The nurse examines Katie and her findings are dilation 4 cm
The nurse examines Katie and her findings are dilation 4 cm, effacement complete, station +1, vertex presentation, fetal position LOA with good flexion of the head.
1. How did the nurse determine the position and degree of flexion of the fetal head?
2. What does this information tell the nurse about Katie\'s ability to deliver this fetus vaginally?
3. What does LOA mean?
Solution
1. Through vaginal and abdominal examination the position and degree of flexion of fetal head can be determined.[ By looking at the sutures and fontanelles in the cervix, the nurse can determine the degree of flexion of the fetal head. Foetus is well flexed when the sagittal suture is in the diagonal position of the pelvis with the posterior fontanelle palpable. This is ideal vertex presentation and likely deliver smoothly vaginally. The fetus is erect when anterior fontanelle is palpated.]

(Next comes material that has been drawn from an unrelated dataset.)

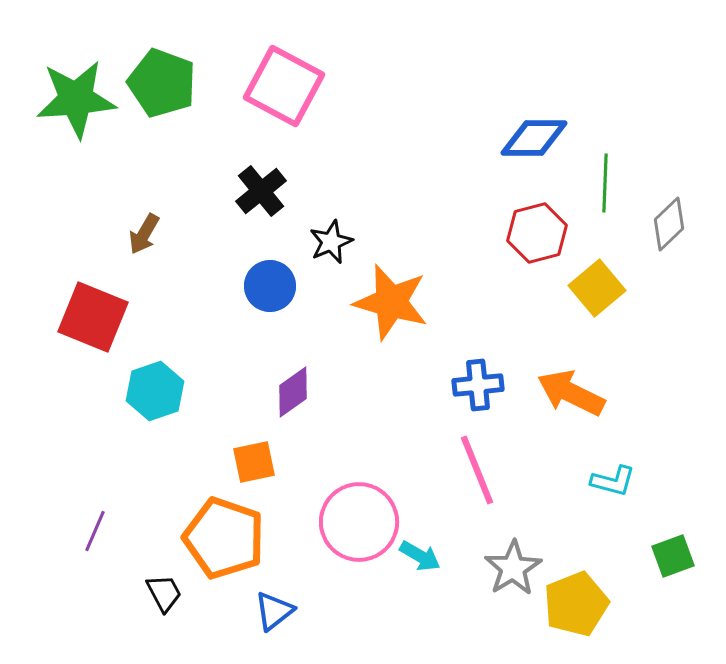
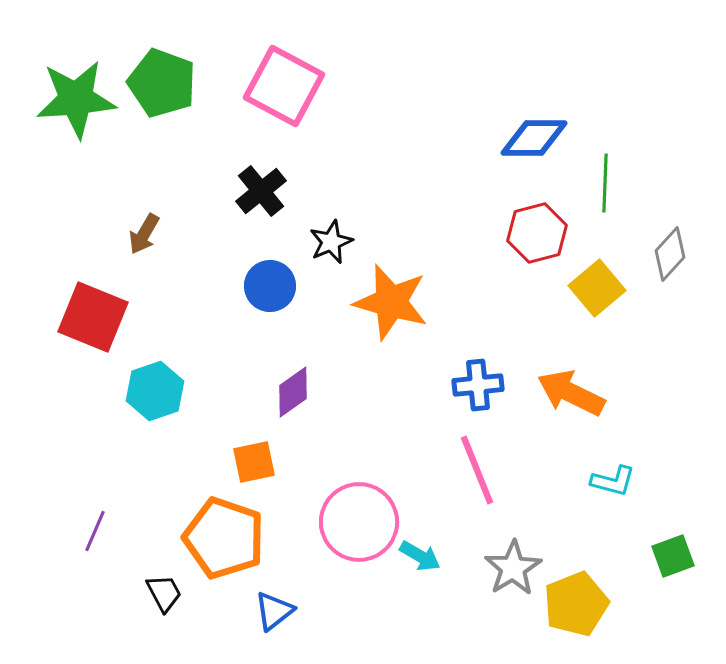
gray diamond: moved 1 px right, 30 px down; rotated 4 degrees counterclockwise
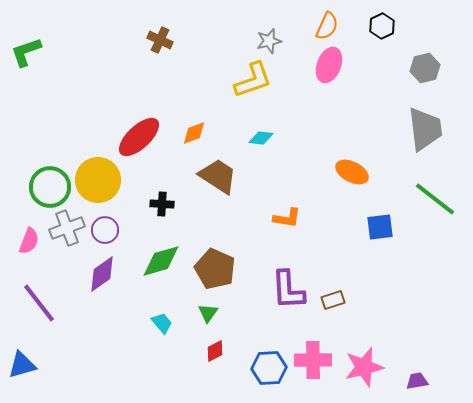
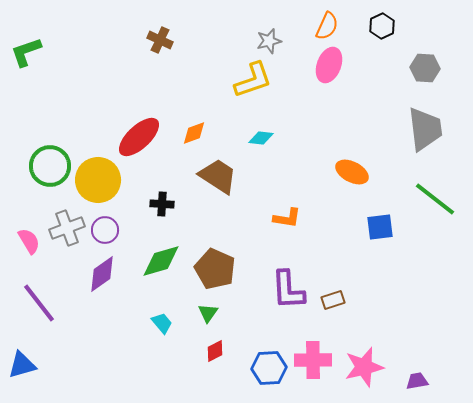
gray hexagon: rotated 16 degrees clockwise
green circle: moved 21 px up
pink semicircle: rotated 52 degrees counterclockwise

Nowadays, the ultrasound-based system can also be used for the above purpose.
2. From the above information, the dilation has begun and it is 4 cm, so it have to reach 10 cm for the delivery to happen.
Given effacement is complete, that means cervix is fully relaxed and thinned out (mucus plug is removed)
Station +1 indicates the baby has descended beyond the ischial spines.
Vertex position is the ideal position for vaginal delivery.
Good flexion is also there.
So above information indicate Katie can deliver vaginally but can take hours for the delivery of the baby.
3. LOA means Left Occiput Anterior position, is one of the best fetal positions, the fetal occiput is facing towards the mother\'s left, that is anterior side. Here the baby is well line up to fit in mother\'s pelvis with its head down facing the spine. In this particular position, the baby\'s chin is nicely tucked on to his chest, so that the smallest part of baby\'s head will be passing the cervix first.